I've developed an XML text editor that indents XML using a 'floating' left-margin rather than the more common tab or space characters. Indentation is updated continuously and only relies on the XML context of new-line characters. The intended use for the tool is for XSLT editing and for XML vocabularies which tend to be hand-crafted and where whitespace management is critical (such as XMLSpec).
To make this tool work with XML from other sources, any XML file opened, or pasted from the clipboard, is first scanned for indent characters; these are then stripped before rendering the formatted XML.
After overcoming some significant early problems such as formatting of attributes, commented-out XML and a tendency for the XML to leap alarmingly across the screen, there do appear to be many benefits to this, in terms of readability, UI efficiency/ergonomics, processing, version-control etc.
However, if there are such benefits, I worry why all XML editors don't already do this.
So, in terms of usability of the tool and readability/usefulness of the XML produced, when characters used for indenting XML are removed; what are the potential issues and how should I mitigate them?
I've tested other XML editors with XML produced by this tool.

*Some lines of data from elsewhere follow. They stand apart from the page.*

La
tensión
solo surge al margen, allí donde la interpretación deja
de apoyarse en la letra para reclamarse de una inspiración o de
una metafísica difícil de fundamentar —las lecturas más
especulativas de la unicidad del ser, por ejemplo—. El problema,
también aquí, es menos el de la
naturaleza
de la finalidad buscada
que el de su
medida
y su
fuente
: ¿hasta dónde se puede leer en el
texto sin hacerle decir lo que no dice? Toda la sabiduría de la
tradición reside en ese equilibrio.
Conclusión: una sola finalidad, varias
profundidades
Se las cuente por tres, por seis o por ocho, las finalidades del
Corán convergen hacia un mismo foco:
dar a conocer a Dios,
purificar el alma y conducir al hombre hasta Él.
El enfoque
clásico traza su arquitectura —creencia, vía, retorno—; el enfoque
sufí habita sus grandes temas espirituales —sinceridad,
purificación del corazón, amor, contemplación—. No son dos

They all succeed in reformatting the XML reasonably (except for attributes - which have more variable indentation conventions) by inserting padding characters.
The editor provides also an alternate view where the left-margin is collapsed, but no characters are affected. In the examples linked below, the highlighted element in each view shows the only place (highlighted area with no characters) where space characters were added by the author for indentation. This was required to indent a single line within a multi-line attribute value, so the XML-context was not sufficient.

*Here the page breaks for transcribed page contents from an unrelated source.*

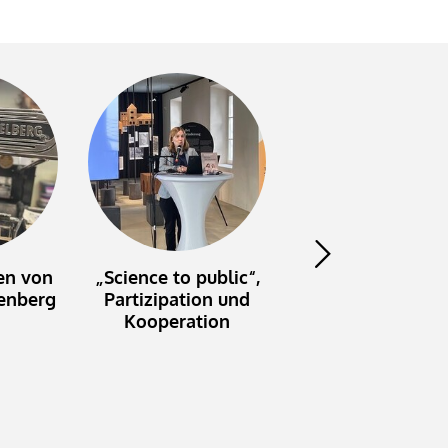
en von
„Science to public“,
Menschliche
enberg
Partizipation und
Sinnsuche und
Kooperation
künstliche
Intelligenz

XML Editor Screenshots: Comparing Indented and Non-Indented Views
[Edit] Some more points:
Text moving around the screen whilst the user typed presents some challenges (as already mentioned). However, using auto-completion of tags/attributes and delayed formatting helps. Also, there's already some movements of tags in more conventional editors, so this behavior won't be completely unexpected.
Attention has been paid to handling keyboard-shortcuts that have special affects on whitespace (like ctrl-backspace
or tab
) so that there are not too many surprises.

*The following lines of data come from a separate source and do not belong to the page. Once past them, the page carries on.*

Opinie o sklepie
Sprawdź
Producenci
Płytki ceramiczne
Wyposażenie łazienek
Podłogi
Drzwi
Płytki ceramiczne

The editor works best with word-wrap on, but many users follow text editor conventions for maintaining a maximum line-length by inserting line-feeds. An optional feature removes such line-feeds but its recognised that this could cause as many problems as it solves.
The rationale behind auto-indenting XML tags found within comments is that blocks of XML may be commented/uncommented at will. CData blocks, though they may contain XML tags are treated as normal text; this is because the CData tags can't be removed without making the XML invalid. CData contents is colored differently from parsed text to avoid any confusion about indentation.
Indentation of XML within comments: Though automated this is independent of the 'real' XML indentation to avoid anything within comments affecting the formatting of the rest of the XML.
Pasting to other XML tools - Because there's no 'foreign' indentation for the editor to handle, this probably works better than when copying between 2 conventional tools.
Pasting to text-only tools (such as a wiki) - This presents a problem unless that tool recognises RTF.
An option for saving-with-whitespace could be provided, however, a redistributable/online 'reformatting tool' might provide more flexibility?
Just for info: This editor was initially released as part of a much larger XML processing system, however, to get more general feedback I've also now put out a simpler, lighter free version, XMLQuire. Given the number of day 1 downloads for this, I hope to be in a position to assess disadvantages direct from live user feedback fairly soon...
[update] Downloads of products using this system run at about 200 per week, so total downloads must exceed 10,000 by now. No users have yet complained of the whitespace handling, but just a handful have come back with complimentary feedback. It seems that for many this feature goes largely unnoticed.